Derek Whelan, FLO TBM Project Manager, said, “Successfully lifting what both together was 600 tonnes of machinery is undoubtedly a major feat. This operation has been nine months in planning and seeing it come to fruition was very rewarding! It has been a great team effort and I am proud of the hard work and dedication of everyone involved.”
Lifting a 295 tonne, 6m diameter TBM is a highly technical process with many challenges. Prior to the lift, enabling works had to be completed safely and on time. Crane pad foundation construction, crossover box construction, TBM assembly, SCL adit construction and TBM slide rail installation were just some of the works that have been carried out in preparation for the lift.
The lift was carried out using a 750 tonne Liebherr LR1750 crawler crane. 35 lorry loads delivered the enormous crane. The first delivery arrived on Monday 6 February, upon which assembly began. A test lift took place prior to each of the TBM lifts.
The TBMs were each lowered into the ground perpendicular to the direction they will be tunnelling in as a result of the constraints placed by the props running along the crossover box. Following this, each TBM was rotated 90 degrees to line up with the launch rails and then jacked into the launch tunnels.
After the first lift, the crane was relocated and reloaded to facilitate the second lift. It was a challenge to manoeuvre the 750 tonne crane due to space constraints. Following this, reloading the ballast, or steel weights placed at the rear of the crane to provide stability, in such a tight time scale was a testament to the expertise of our team members involved. Each lift took around three hours to complete. However, it comprised many hours of planning and preparation, with the involvement of a team of more than 20 people.
It all came down to planning, precision in the execution and the right weather conditions. Jonathan Cooper, London Underground Project Manager said, “The team have demonstrated an outstanding commitment to safety whilst working incredibly hard to ensure the date for the contract lift was met. This gives us the best chance of launching the TBMs on time. Well done all!”

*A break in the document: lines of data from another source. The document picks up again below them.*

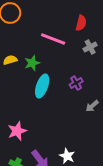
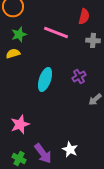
gray cross: (90, 47) -> (93, 40), turned 32
green star: (32, 63) -> (19, 34), moved

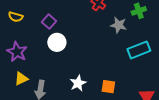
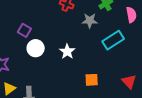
white star: (78, 83) -> (67, 52), moved

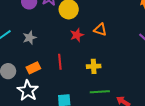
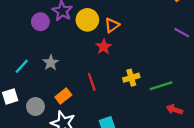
orange triangle: (100, 30) -> (112, 25), moved, turned -40
green line: (100, 92) -> (161, 86), moved

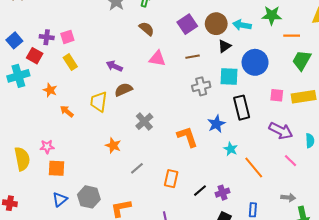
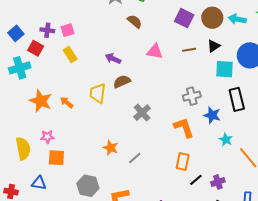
purple square: (187, 24) -> (184, 18), turned -30
brown semicircle: (147, 29) -> (135, 21), moved
black triangle: (224, 46) -> (214, 46), moved
gray cross: (201, 86) -> (192, 96), moved
orange star: (50, 90) -> (41, 101), moved, size x1.6
blue star: (216, 124) -> (212, 115), turned -30
orange star: (113, 145) -> (111, 148), moved
orange rectangle: (171, 179) -> (183, 162), moved
blue triangle: (60, 199) -> (39, 183), moved, turned 49

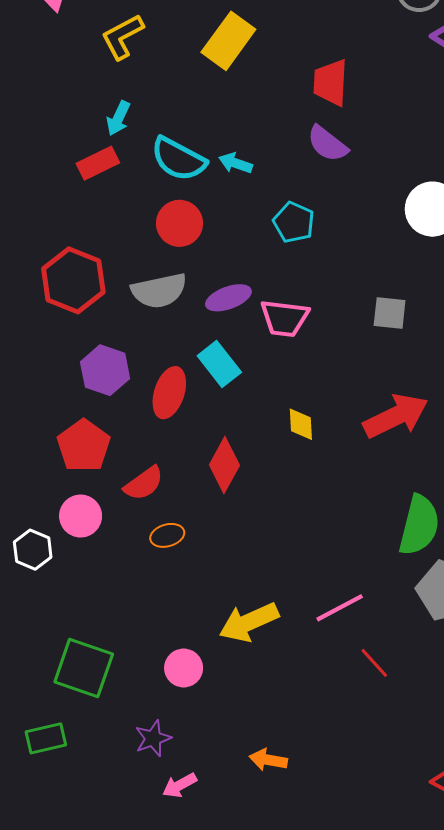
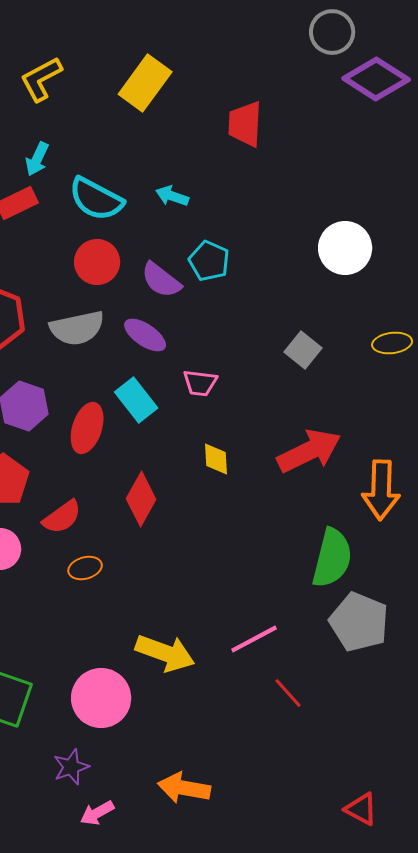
purple semicircle: (327, 144) -> (161, 280), moved
cyan arrow: (236, 163) -> (172, 196), moved
purple ellipse: (228, 298) -> (145, 335), turned 54
gray square: (390, 313) -> (303, 350), turned 33
pink trapezoid: (285, 318) -> (200, 383), moved, size x0.7
yellow arrow: (249, 622) -> (165, 653), turned -136
pink circle: (184, 668) -> (101, 698), size x1.6
orange arrow: (268, 760) -> (184, 788), size x1.4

David Darcy, FLO Project Director, said: "Everyone involved in enabling this milestone to be achieved can be very proud. It is a very significant step in the overall engineering and construction of the project.
Now the TBM shields are down, with each one being positioned in its prepared launch chamber, there is a further intensive period over the coming weeks to finally assemble the machines and to connect the back-up gantries and their equipment to each TBM and to test and commission each TBM to enable the start of digging. It is planned that Helen starts digging the southbound running tunnel in late March, and Amy the northbound one month later. Between them, Helen and Amy will excavate over 286,000 tonnes of ground and install 3,288 precast concrete tunnel lining segments.
It is not just the TBMs that are necessary. They are part of a system, fitting the physical constraints of the Battersea site, that will see ground excavated, conveyed out of the tunnels to the cross-over box, up to the surface using a high angled conveyor, conveyed at high level across the Battersea Power Station development site that is under construction by others, directly discharged into barges and transported away down the River Thames to landfill near Tilbury. Going into the tunnels, and erected simultaneously with the ground coming out, will be the tunnel lining segments. This whole system has to be ready for the TBM start.
We look forward to this exciting phase."